Securities America to Boost Web-Based Coaching on Retirement (Part 1)

The new online training program will focus on retirement income

(Editor's Note: This is part one of a two-part series; part two appears Wednesday, June 23, online.)

Eight hours of Web-cast coaching should help Securities America's 1,900 independent advisors put five to 10 clients on the road to comfortable retirement income.

This is the independent broker-dealer's goal as it launches a new retirement income-distribution coaching program on Thursday, July 8. It introduced the program at its annual conference held in Huntington Beach, Calif., earlier this month.

Securities America, part of Ameriprise Financial, says it uses a laddered time-segmented distribution strategy that pinpoints different types of investments, each best suited to progressive segments of clients' retirement years.

"We've done a lot of research on the time-segmented strategy and are confident in it," says Zachary S. Parker, who is responsible for SA's annuity and insurance business lines, and income distribution planning.

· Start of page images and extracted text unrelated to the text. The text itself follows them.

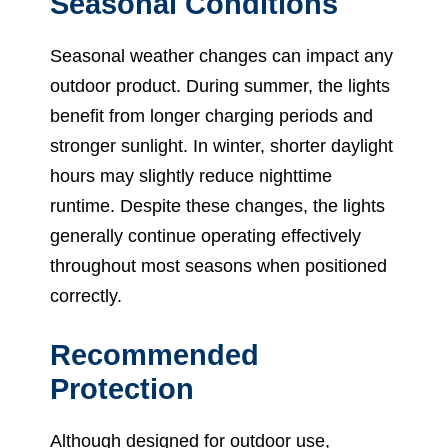
Seasonal Conditions
Seasonal weather changes can impact any
outdoor product. During summer, the lights
benefit from longer charging periods and
stronger sunlight. In winter, shorter daylight
hours may slightly reduce nighttime
runtime. Despite these changes, the lights
generally continue operating effectively
throughout most seasons when positioned
correctly.
Recommended
Protection
Although designed for outdoor use,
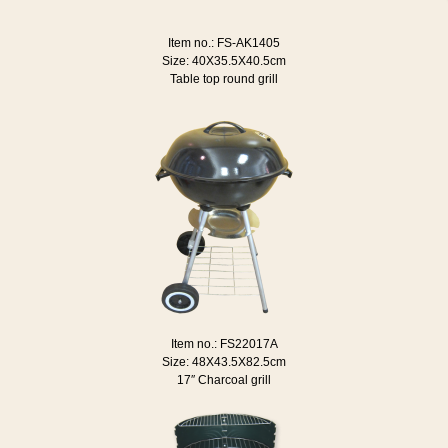
Item no.: FS-AK1405
Size: 40X35.5X40.5cm
Table top round grill
Item no.: FS22017A
Size: 48X43.5X82.5cm
17″ Charcoal grill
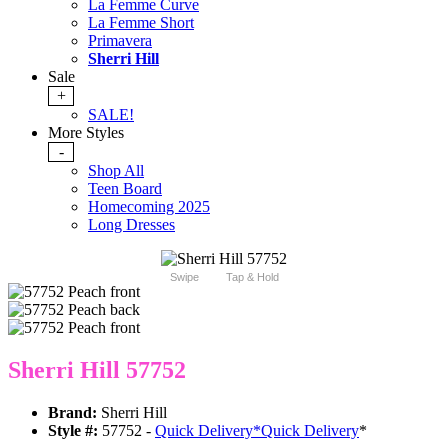
La Femme Curve
La Femme Short
Primavera
Sherri Hill
Sale
+
SALE!
More Styles
-
Shop All
Teen Board
Homecoming 2025
Long Dresses
Swipe
Tap & Hold
Sherri Hill 57752
Brand:
Sherri Hill
Style #:
57752 -
Quick Delivery
*
Quick Delivery
*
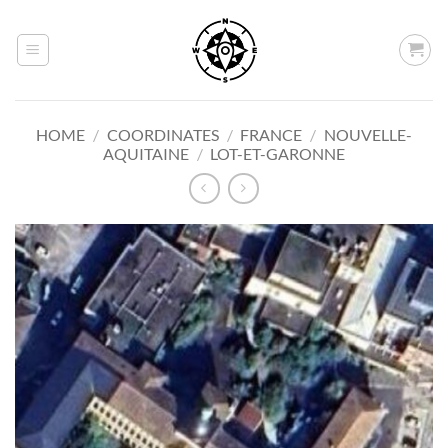
Skip
to
content
HOME
/
COORDINATES
/
FRANCE
/
NOUVELLE-
AQUITAINE
/
LOT-ET-GARONNE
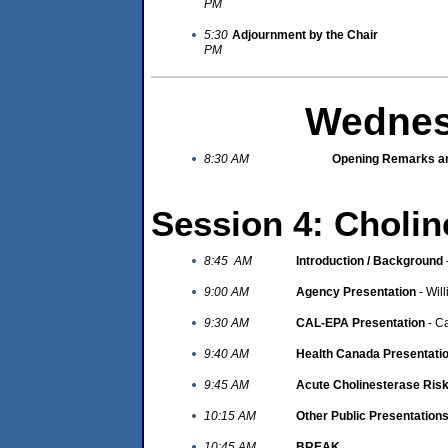
PM
5:30
Adjournment by the Chair
PM
Wednes
8:30 AM
Opening Remarks an
Session 4: Cholin
8:45 AM
Introduction / Background
9:00 AM
Agency Presentation
- Wil
9:30 AM
CAL-EPA Presentation
- C
9:40 AM
Health Canada Presentati
9:45 AM
Acute Cholinesterase Ris
10:15 AM
Other Public Presentation
10:45 AM
BREAK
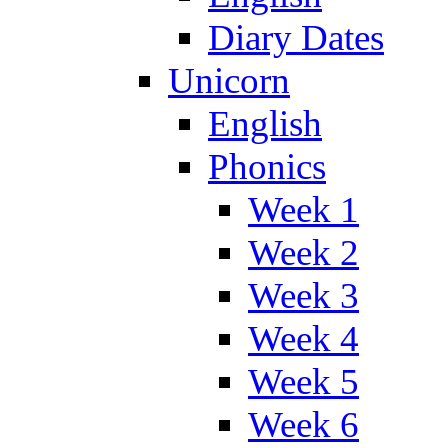
Diary Dates
Unicorn
English
Phonics
Week 1
Week 2
Week 3
Week 4
Week 5
Week 6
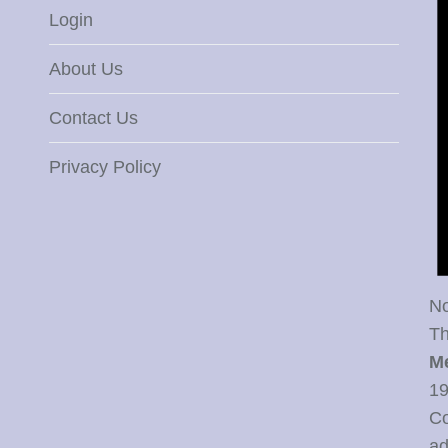
Login
About Us
Contact Us
Privacy Policy
No
Th
M
19
Co
ad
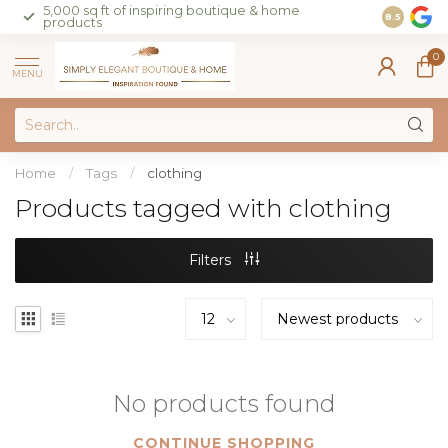
5,000 sq ft of inspiring boutique & home
Join our 
8.5
products
on sales 
0
MENU
Home
/
Tags
/
clothing
Products tagged with clothing
Filters
No products found
CONTINUE SHOPPING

"All the data lead to its being better than a systematic withdrawal program. But we've found that advisors have a hard time implementing the strategy;" thus the coaching program, explains Parker.

The $499 series of eight weekly web conference calls will be limited to 12 advisors per session. Each hour-long Web-cast, enhanced by PowerPoint presentations, will be run by one or more SA subject-matter experts. The group education and discussions are to be supplemented by individualized coaching.

SA 's launched its Income for Life model in 2005. This software can be used with the more complex Managed Opportunities NextPhase program, which has management and tracking capabilities.

The latter's tracking and reporting feature lets FAs keep on top of whether a plan is meeting a client's goals, allowing for needed adjustments. As one portfolio segment reaches the target market value needed to generate income during a specific period, SA says, "The investment in that segment can be harvested to help ensure future income without continued exposure to market volatility."

SA recommends that advisors use a time-segmented distribution strategy for most client income needs while "providing additional income through guaranteed income sources."

Designed for consistent income throughout retirement, the time-segmented approach typically splits assets into five-year periods. Each segment is constructed and managed as an individual portfolio with its own investments, with all investments working in sync to generate income.

"For the first years, you're in fixed products, allowing the rest of your money to build for those periods beyond 10 years," explains Parker. "That means there's less chance of having to pull the money out when [the investments] are down in value."

For advisors, the key benefit to this strategy is "helping to control clients' emotions," Parker says. "They're less concerned with market downswings and upswings, because they're not taking income from accounts that could be down in value."

In addition, "It controls the distribution process a lot better than when everything is in one account and you're drawing from it. When it's down in value, that causes emotional issues with the client--and it's not necessarily advantageous for the [financial] plan either," the Securities America executive says.